I mashed at 148 did a mash out at 168. Water report is from the Lamott Brewlab water test kit they sell at Morebeer. I use an Ss Brewtech unitank with the temp controller and a glycol chiller.
 
Last edited:
Might be obvious but you didn't mention how much yeast you pitch, and do you aerate at all?
 
Water:
Chloride 170
Magnesium - 7.2
Sulfate 0
Total alkalinity - 90
Biocarbonate - 109.8
Total hardness - 80
Sodium - 116.38
Sulfuric Acid 110


i'm not sure, but i had horbile luck using water calcs with a meter...have just fine luck i don't even adjust ph now...

and.....
sulphuric acid? 110? what did whatever calc you used tell you? 🤔

i mean i've used drain opener to make jam before, damn good...but never seen it used for beer?
 
You were asked how much yeast you pitched and how much you usually pitch, but your reply simply states " US-05 ". The brew mentioned in your original post had an OG of 1.062. I would add 2 sachets for anything between 1.060 and 1.070. Although 1 might be enough, there is no knowing how that might affect your beer, unless you are either lucky, or have trouble identifying off-flavours.

If none of your brews ferment below 1.020, you have to start checking every piece of equipment you are taking measurements with, including your thermometer.
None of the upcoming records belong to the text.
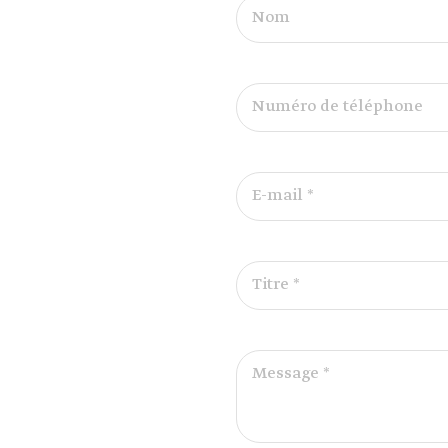
Nom
Numéro de téléphone
E-mail *
Titre *
Message *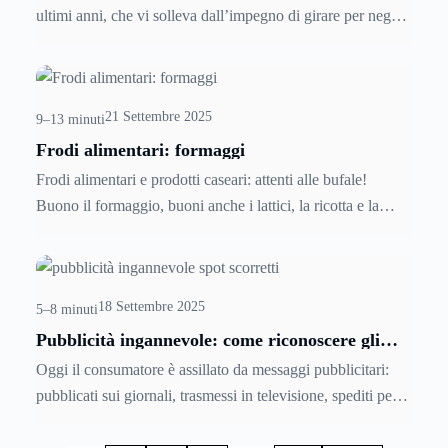
complessa a causa della natura talvolta discontinua dei
ultimi anni, che vi solleva dall’impegno di girare per negozi
flussi reddituali.
e negozi… ci va lui al posto tuo! Scopri com’è nato questo
mestiere, dove ha preso maggiormente piede, dove trovarne
uno… e soprattutto come diventarlo!
21 Settembre 2025
9–13 minuti
Frodi alimentari: formaggi
Frodi alimentari e prodotti caseari: attenti alle bufale!
Buono il formaggio, buoni anche i lattici, la ricotta e la
mozzarella, soprattutto quella di bufala. Ma siamo sicuri
che faccia bene? Non per l'aspettpo nutrizionale, ma per la
qualità. I prodotti caseari sono infatti soggetti a una miriade
18 Settembre 2025
di truffe e sofisticazioni, dal latte importato dall'estero ai
5–8 minuti
veri e propri raggiri con riciclio di alimenti scaduti e
Pubblicità ingannevole: come riconoscere gli
spot scorretti
rietichettati. Leggere questa guida sulle sofisticazioni e le
Oggi il consumatore è assillato da messaggi pubblicitari:
frodi nel campo dei formaggi è quindi molto importante per
pubblicati sui giornali, trasmessi in televisione, spediti per
la nostra salute.
posta o tramite e-mail, stampati sui manifesti pubblicitari.
Ma i messaggi di questi spot pubblicitari sono corretti e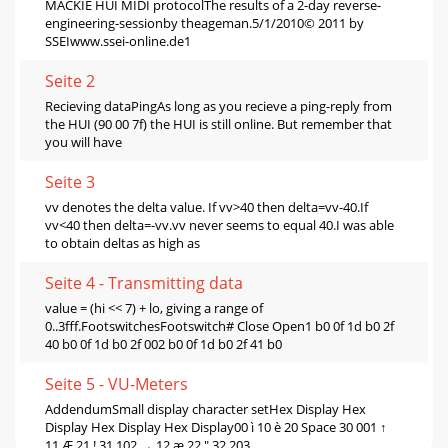
MACKIE HUI MIDI protocolThe results of a 2-day reverse-
engineering-sessionby theageman.5/1/2010© 2011 by
SSEIwww.ssei-online.de1
Seite 2
Recieving dataPingAs long as you recieve a ping-reply from
the HUI (90 00 7f) the HUI is still online. But remember that
you will have
Seite 3
vv denotes the delta value. If vv>40 then delta=vv-40.If
vv<40 then delta=-vv.vv never seems to equal 40.I was able
to obtain deltas as high as
Seite 4 - Transmitting data
value = (hi << 7) + lo, giving a range of
0..3fff.FootswitchesFootswitch# Close Open1 b0 0f 1d b0 2f
40 b0 0f 1d b0 2f 002 b0 0f 1d b0 2f 41 b0
Seite 5 - VU-Meters
AddendumSmall display character setHex Display Hex
Display Hex Display Hex Display00 ì 10 è 20 Space 30 001 ↑
11 Æ 21 ! 31 102 → 12 æ 22 " 32 203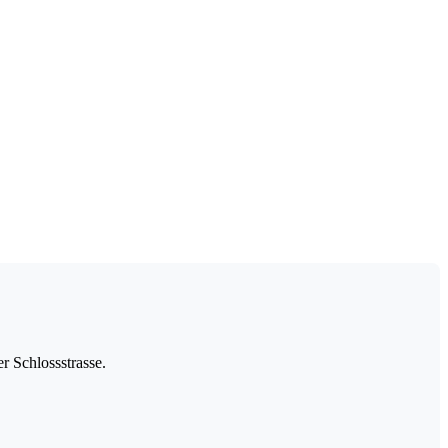
r Schlossstrasse.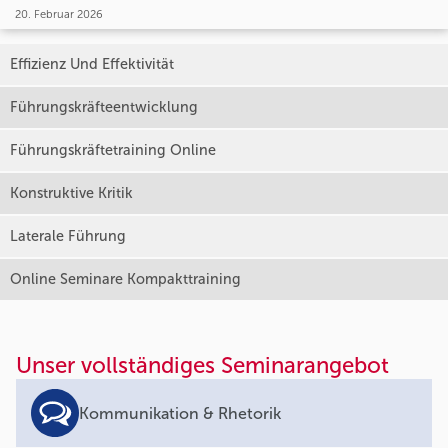
20. Februar 2026
Effizienz Und Effektivität
Führungskräfteentwicklung
Führungskräftetraining Online
Konstruktive Kritik
Laterale Führung
Online Seminare Kompakttraining
Unser vollständiges Seminarangebot
Kommunikation & Rhetorik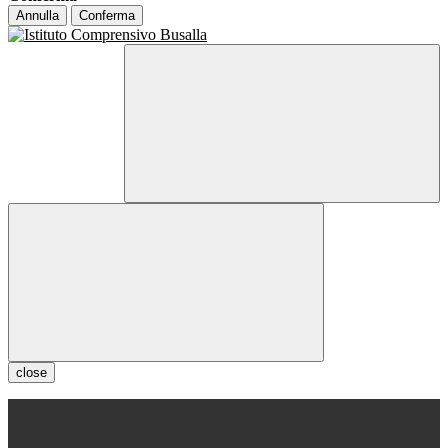
Annulla
Conferma
close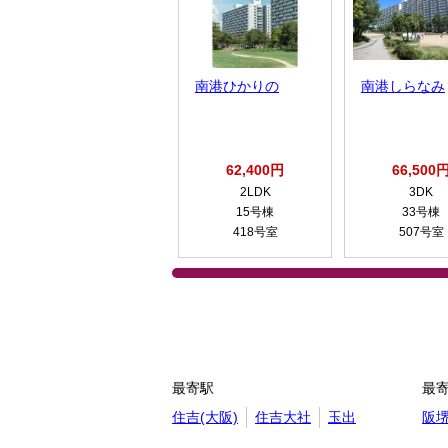
南港ひかりの
南港しらなみ
62,400円
66,500
2LDK
3DK
15号棟
33号棟
418号室
507号室
最寄駅
最
住吉(大阪)
住吉大社
玉出
阪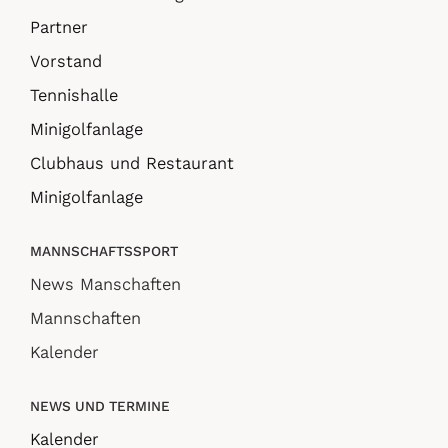
Partner
Vorstand
Tennishalle
Minigolfanlage
Clubhaus und Restaurant
Minigolfanlage
MANNSCHAFTSSPORT
News Manschaften
Mannschaften
Kalender
NEWS UND TERMINE
Kalender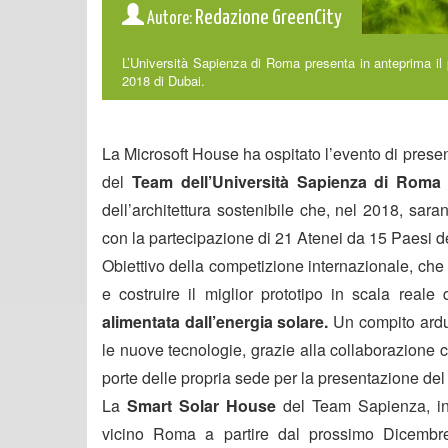
Redazione GreenCity
Autore:
L’Università Sapienza di Roma presenta in anteprima il 
2018 di Dubai.
La Microsoft House ha ospitato l’evento di presen
del
Team dell’Università Sapienza di Roma
dell’architettura sostenibile che, nel 2018, sar
con la partecipazione di 21 Atenei da 15 Paesi 
Obiettivo della competizione internazionale, che v
e costruire il miglior prototipo in scala reale 
alimentata dall’energia solare.
Un compito ardu
le nuove tecnologie, grazie alla collaborazione co
porte delle propria sede per la presentazione del p
La
Smart Solar House
del Team Sapienza, int
vicino Roma a partire dal prossimo Dicembre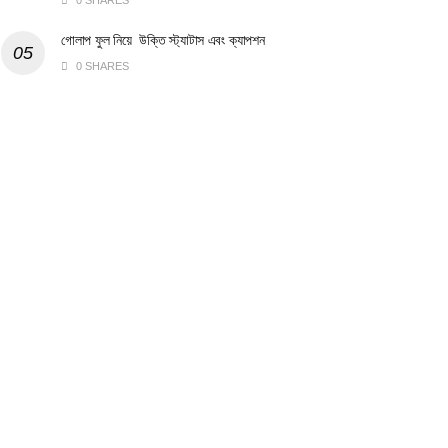
0 SHARES
গোলাপ ফুল নিয়ে উক্তি স্ট্যাটাস এবং ক্যাপশন
0 SHARES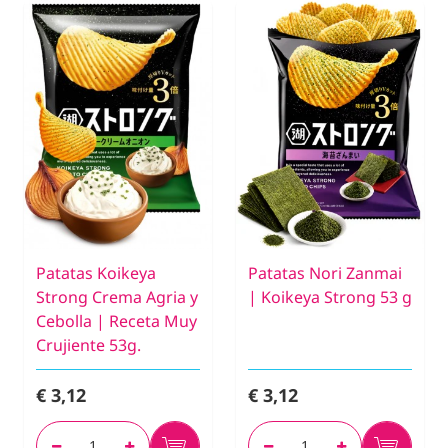
Patatas Koikeya
Patatas Nori Zanmai
Strong Crema Agria y
| Koikeya Strong 53 g
Cebolla | Receta Muy
Crujiente 53g.
€ 3,12
€ 3,12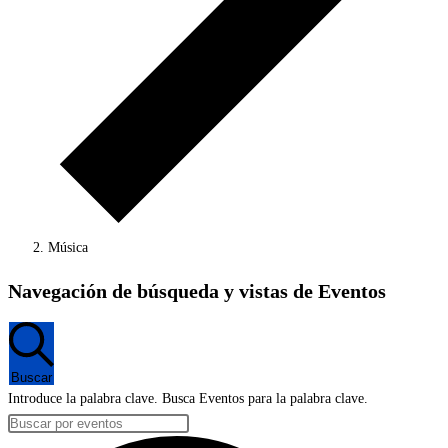
Música
Eventos
Navegación de búsqueda y vistas de Eventos
Buscar
Introduce la palabra clave. Busca Eventos para la palabra clave.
From what you are telling us, it could easily be a higher than expected mash temperature.
 
Are you using the same large (55 lbs bag) of base malt? It seems like temperature is the most likely explanation, but it's also possible one of your ingredients is causing an unexpected level of unfermentable sugar.
 
I order just the amount needed or from the kits from Northern Brewer or Morebeer. It’s odd, since moving a few years ago is when the issues started. Maybe the grainfather is the culprit and it’s not extracting the sugars needed from the mash or the boil is just not vigorous enough? I could go back to the cooler mash tub and propane to see if that fixes it? I do add corn sugar sometimes too, but still has no effect other than raising the OG.
 
I actually always see around 70-75% attenuation, regardless of the mashing process just recently I made a Belgian Blonde with an intense step mash of 30 minutes at 64°, 20 minutes at 67° and another 20 minutes at 72°. Finished at 74% attenuation, in spite of a small dose of sugar. The temperature is correct (or identically incorrect across several thermometers, which I find unlikely).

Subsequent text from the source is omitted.